Delta Air Lines has dropped one of its most onerous fees: the $25 it collects to allow you to make a booking by telephone. Now, people who do not book using the Web—because they don't have a computer, for example, or can't use one—will not be penalized with higher prices.
Along with that surcharge, it dropped the $35 to make a booking in person at a Delta counter, something relatively few people did anyway.
The airline used the announcement to lavishly praise itself, boasting of its magnanimity in a prepared statement. “By listening, caring and connecting with our customers, we have their backs every time they fly with us," a Delta vice president bragged.
Charging people money simply to initiate a transaction is a Soviet-style practice, to be sure, but in an airline environment as uncompetitive as America's it has, astonishingly, been possible because passengers simply don't have an alternative.

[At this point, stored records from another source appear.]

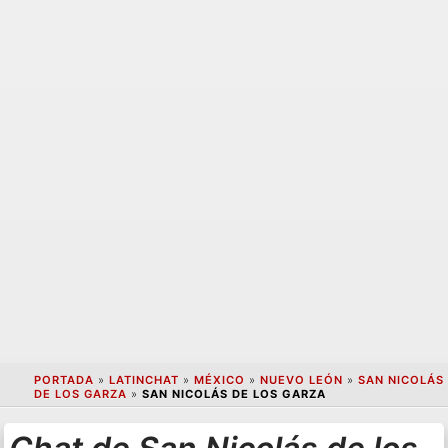
PORTADA
»
LATINCHAT
»
MÉXICO
»
NUEVO LEÓN
»
SAN NICOLÁS
DE LOS GARZA
»
SAN NICOLÁS DE LOS GARZA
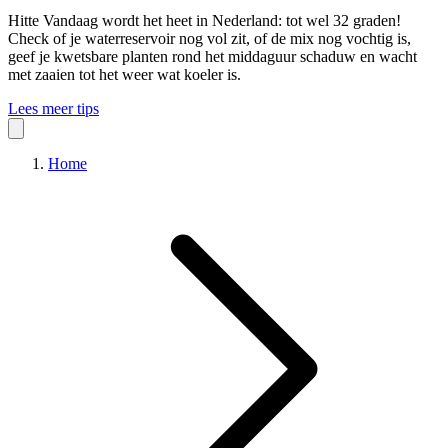
Hitte
Vandaag wordt het heet in Nederland: tot wel 32 graden!
Check of je waterreservoir nog vol zit, of de mix nog vochtig is,
geef je kwetsbare planten rond het middaguur schaduw en wacht
met zaaien tot het weer wat koeler is.
Lees meer tips
Home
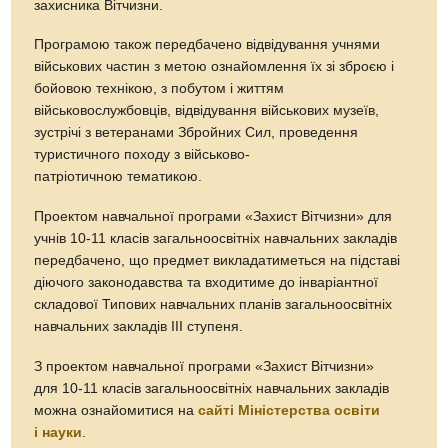
захисника Вітчизни.
Програмою також передбачено відвідування учнями
військових частин з метою ознайомлення їх зі зброєю і
бойовою технікою, з побутом і життям
військовослужбовців, відвідування військових музеїв,
зустрічі з ветеранами Збройних Сил, проведення
туристичного походу з військово-
патріотичною тематикою.
Проектом навчальної програми «Захист Вітчизни» для
учнів 10-11 класів загальноосвітніх навчальних закладів
передбачено, що предмет викладатиметься на підставі
діючого законодавства та входитиме до інваріантної
складової Типових навчальних планів загальноосвітніх
навчальних закладів ІІІ ступеня.
З проектом навчальної програми «Захист Вітчизни»
для 10-11 класів загальноосвітніх навчальних закладів
можна ознайомитися на
сайті Міністерства освіти
і науки
.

Why the airline would unilaterally cease this shameful practice is a mystery—unless it is finally realizing how much people despise doing business with it. If that's the reason, it's like covering a cannonball wound with a Band-Aid.
The fee's job has also been accomplished: Passengers were abused by Delta's fees to the point where they now simply book online as basic practice. Through profitable penalties, Delta forced behavior that benefited it and could trim its once-large customer service staff to a minimum. With all those jobs now gone and that money saved, it's safe to remove the fee and look like a good guy. Naturally, anyone who has paid the telephone booking surcharge in the past will not receive a refund.
Delta earned $1 billion just in the last quarter, beating analysts' expectations.
Its other monopoly-style competitors, American and United, have not yet followed suit. Ryanair never will.